Re: Java conventions for exceptions
conrad wrote:
I was reading through the tutorials on java.sun
and it was stressed that the call of the method
close(in their example) should occur in
the finally block. So I followed this convention
but the only difference is that I am using a
BufferedReader object. Now I forego calling
close method for this object in the try block
and instead do it in the finally block. But it
doesn't seem to like this as it wants me to
catch IOException, which I am already catching
anyhow due to the use of BufferedReader.
Why the inconsistency here?
There is no inconsistency.
Classes do not throw exceptions; methods do. You are not "already catching
anyhow" the IOException from the close() call.
The close() method can throw an exception. You're not in the original 'try'
block, so the 'finally' block in which the close() exists does not have a
'catch'. You need to put the close() in its own, nested try-catch.
And while I'm at it, what is the best idea
with respect to opening some file
in windows? I've read two competing
camps. Those that say to use relative paths
and those that say to use absolute paths.

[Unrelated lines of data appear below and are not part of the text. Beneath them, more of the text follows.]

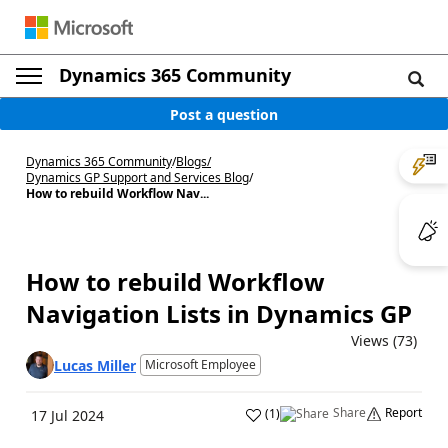
Dynamics 365 Community
Post a question
Dynamics 365 Community
/
Blogs
/
Dynamics GP Support and Services Blog
/
How to rebuild Workflow Nav...
How to rebuild Workflow
Navigation Lists in Dynamics GP
Views (73)
Lucas Miller
Microsoft Employee
Share
Report
(
1
)
17 Jul 2024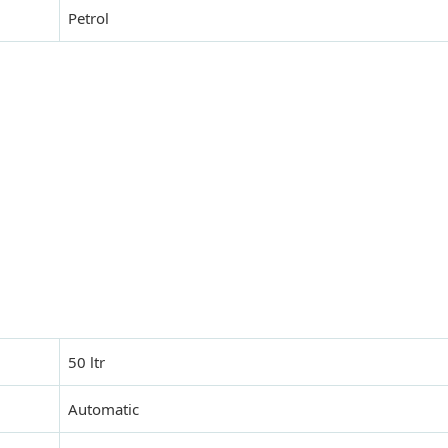
Petrol
50 ltr
Automatic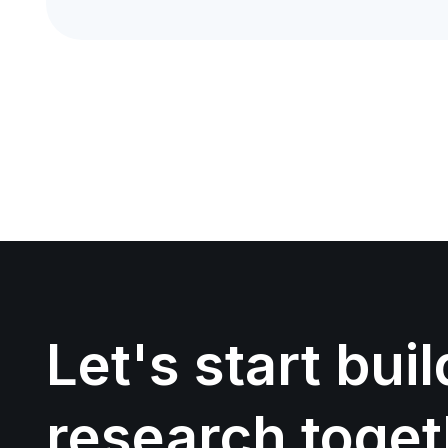
Let's start bui
research toget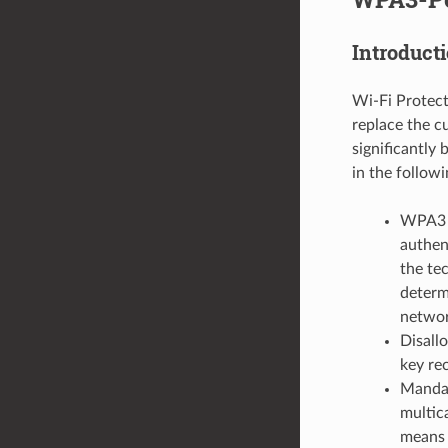
Introduct
Wi-Fi Protect
replace the c
significantly
in the follow
WPA3 u
authen
the tec
determ
networ
Disall
key re
Mandat
multic
means 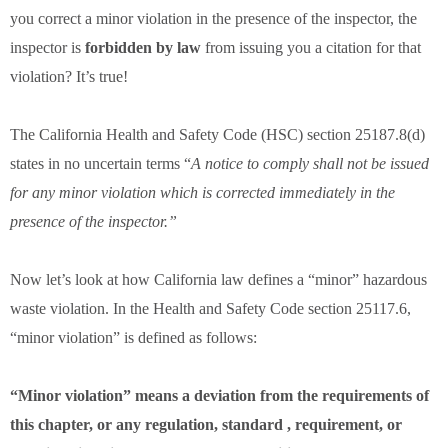
you correct a minor violation in the presence of the inspector, the
inspector is
forbidden by law
from issuing you a citation for that
violation? It’s true!
The California Health and Safety Code (HSC) section 25187.8(d)
states in no uncertain terms “
A notice to comply shall not be issued
for any minor violation which is corrected immediately in the
presence of the inspector.”
Now let’s look at how California law defines a “minor” hazardous
waste violation. In the Health and Safety Code section 25117.6,
“minor violation” is defined as follows:
“Minor violation” means a deviation from the requirements of
this chapter, or any regulation, standard , requirement, or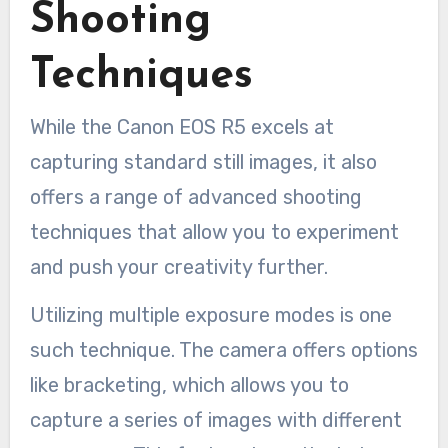
Shooting
Techniques
While the Canon EOS R5 excels at
capturing standard still images, it also
offers a range of advanced shooting
techniques that allow you to experiment
and push your creativity further.
Utilizing multiple exposure modes is one
such technique. The camera offers options
like bracketing, which allows you to
capture a series of images with different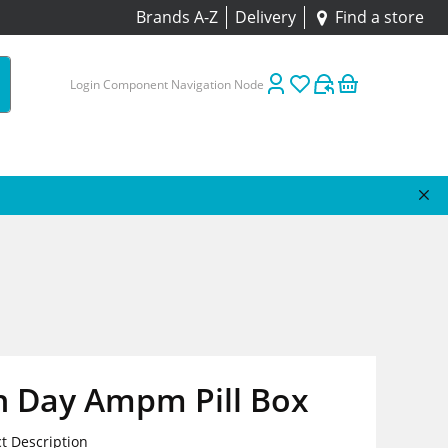
Brands A-Z
Delivery
Find a store
Login Component Navigation Node
n Day Ampm Pill Box
t Description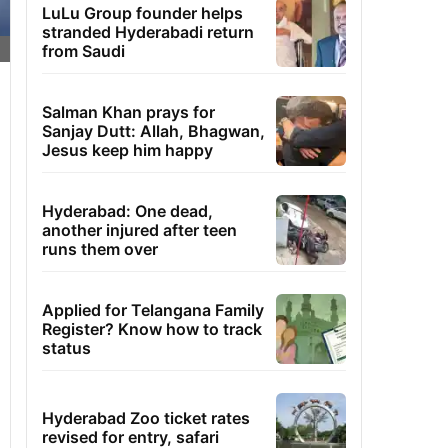
LuLu Group founder helps
stranded Hyderabadi return
from Saudi
Salman Khan prays for
Sanjay Dutt: Allah, Bhagwan,
Jesus keep him happy
Hyderabad: One dead,
another injured after teen
runs them over
Applied for Telangana Family
Register? Know how to track
status
Hyderabad Zoo ticket rates
revised for entry, safari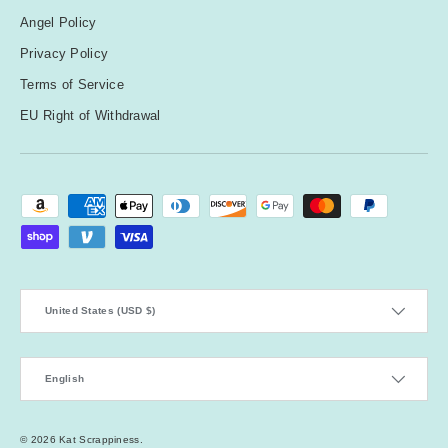
Angel Policy
Privacy Policy
Terms of Service
EU Right of Withdrawal
Payment methods accepted
Country/Region
United States (USD $)
Language
English
© 2026
Kat Scrappiness
.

I've tried using relative paths but it is
useless if my program doesn't know what
directory to look into(I'm assuming there
is some environment variable that must be
altered?). I have the class file in the same
directory as my txt file, using FileReader
and passing the result to the constructor
for BufferedReader.
Use Class or ClassLoader getResource() or getResourceAsStream(). That will
open resources relative to the application's classpath. You should not use
absolute paths because in general that kills portability of the application,
not only between OSes but between different machines even if they use the same OS.
In other words, absolute paths are "useless if [your] program doesn't know
what directory" even exists on the target platform.
Since you are storing your resource in the class path anyway, the
getResource[...]() methods are for you.